Many of the ESMA reforms planned touch on key contemporary hot topics, with parts of convergence, single rulebook (securities regulation) standards, and operational setup within ESMA highlighted for focus. Within the convergence focus, ESMA has directed resources to promoting international cooperation and collaboration to both make ‘third party’ countries ESMA-rule compliant as well as created a more harmonised legislative framework for securities markets. The 4th Anti-Money Laundering Directive (AMLD IV) proposal, credit rating agency (CRA) reform, trade repository (EMIR) reform, and retail investment reform (PRIPs in the UK) have garnered attention and budget allocation here as well.

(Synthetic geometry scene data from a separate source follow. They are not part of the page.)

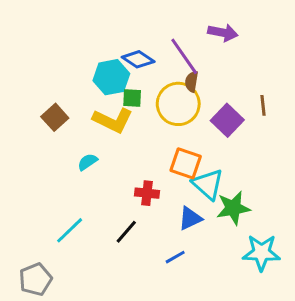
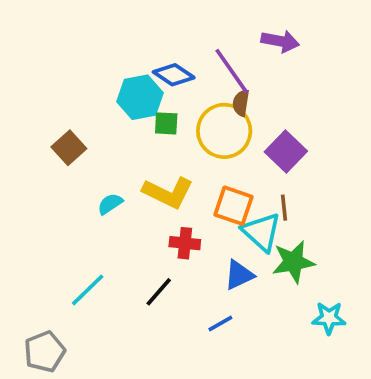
brown line: (263, 105) -> (284, 208), moved
yellow L-shape: (113, 120) -> (168, 193), moved
cyan star: (261, 253) -> (329, 318), size x0.7

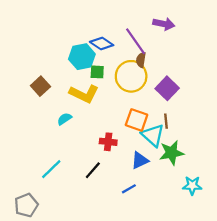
yellow L-shape: (168, 193) -> (84, 94), moved

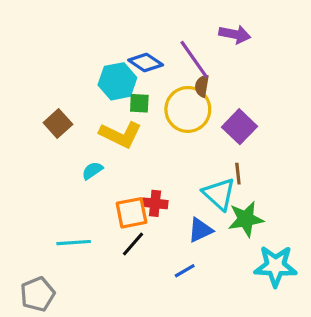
orange square: (137, 120) -> (131, 213), moved, turned -30
cyan line: (51, 169) -> (74, 243), turned 40
cyan star: (192, 186) -> (275, 266), size x1.5

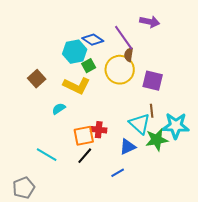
green square: (139, 103) -> (89, 66), turned -32
purple square: (239, 127) -> (153, 81), turned -30
cyan line: (74, 243) -> (47, 155), turned 35
cyan star: (275, 266) -> (176, 126), moved

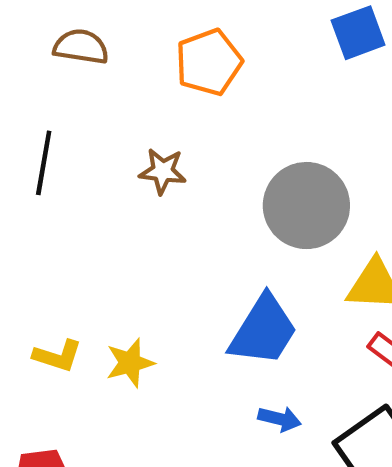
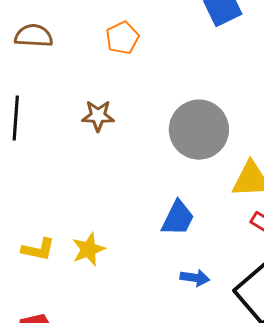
orange pentagon: (209, 62) -> (122, 38), size x0.7
blue trapezoid: (263, 330) -> (178, 218), size x0.7

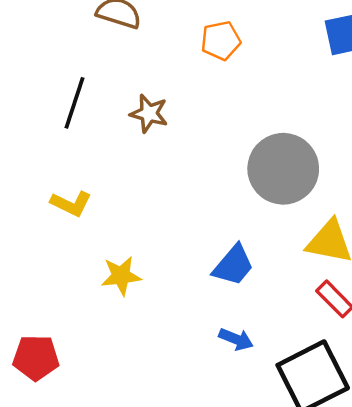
brown star: (98, 116) -> (149, 113), moved
yellow L-shape: (38, 249) -> (71, 204), moved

While there have been minimal new adjustments to consumer financial protection and financial stability focuses from 2013 to 2014, concerns have emerged surrounding crowdfunding, collateral transformation, and financial innovations in the marketplace as well as persistent global issues with benchmarking. ESMA will be putting an even heavier emphasis on the MiFID II reforms from last year, confirming the market’s suspicions that the new Directive will likely be with us within the next year.

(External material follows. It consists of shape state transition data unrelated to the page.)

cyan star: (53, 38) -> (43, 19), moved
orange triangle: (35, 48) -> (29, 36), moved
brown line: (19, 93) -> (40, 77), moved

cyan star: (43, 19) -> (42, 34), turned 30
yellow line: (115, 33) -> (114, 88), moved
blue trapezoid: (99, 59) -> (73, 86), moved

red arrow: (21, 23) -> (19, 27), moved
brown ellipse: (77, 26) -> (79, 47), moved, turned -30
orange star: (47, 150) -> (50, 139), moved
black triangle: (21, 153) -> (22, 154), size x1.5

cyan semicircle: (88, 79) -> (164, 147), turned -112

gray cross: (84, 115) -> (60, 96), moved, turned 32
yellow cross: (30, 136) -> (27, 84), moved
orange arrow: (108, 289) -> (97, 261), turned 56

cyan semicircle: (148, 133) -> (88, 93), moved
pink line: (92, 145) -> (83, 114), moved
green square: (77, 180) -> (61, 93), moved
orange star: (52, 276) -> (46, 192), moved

Perhaps the biggest changes for the next year touch upon the single rulebook initiatives, supervision, and internal structure focus areas. The European Investment Fund Legislation is a key priority for the next year as it covers legislation like AIFMD, Undertakings for Collective Investment in Transferable Securities (UCITS), money market fund reform and venture capital funds reform. Progress is to be made on the CRA III legislation – including a regulatory technical standard passage by June 2014 and new IOSCO rules by 2014/2015 – as well as progress on the Central Securities Depository Regulation (CSDR), on which ESMA aims to consult for the thirty technical standards they are expecting to produce at some point next year. ESMA will also add more staff to its audit team, prepare for exchange traded derivatives (ETD) reform, spend time on getting more registered participants for CRA III reforms, and continue to monitor TR compliance with EMIR. Lastly, ESMA is spending close to €6.5 million to upgrade its IT infrastructure in order to implement better governance standards and enable better AIFMD enforcement, as well as working closer with the European Data Protection Supervisor (EDPS).
ESMA’s work initiatives for the upcoming year means European financial firms have a few things to keep an eye out for in 2014. Expect MiFID/MiFIR review, compliance reporting, and enforcement to be key issues, particularly with TR reporting and counterparty compliance. UCITS, AIFMD, funds management reforms, and CSDR will be key pipeline developments for ESMA, and as Europe continues to work toward implementing these new regulations, firms need to be kept abreast of how they will affect the industry. Other developments like CRA III will cause ripples in the rating systems for financial products, which ESMA is keen to enforce, and long-term planning with initiatives like PRIPs should be on firms’ radar moving into the New Year.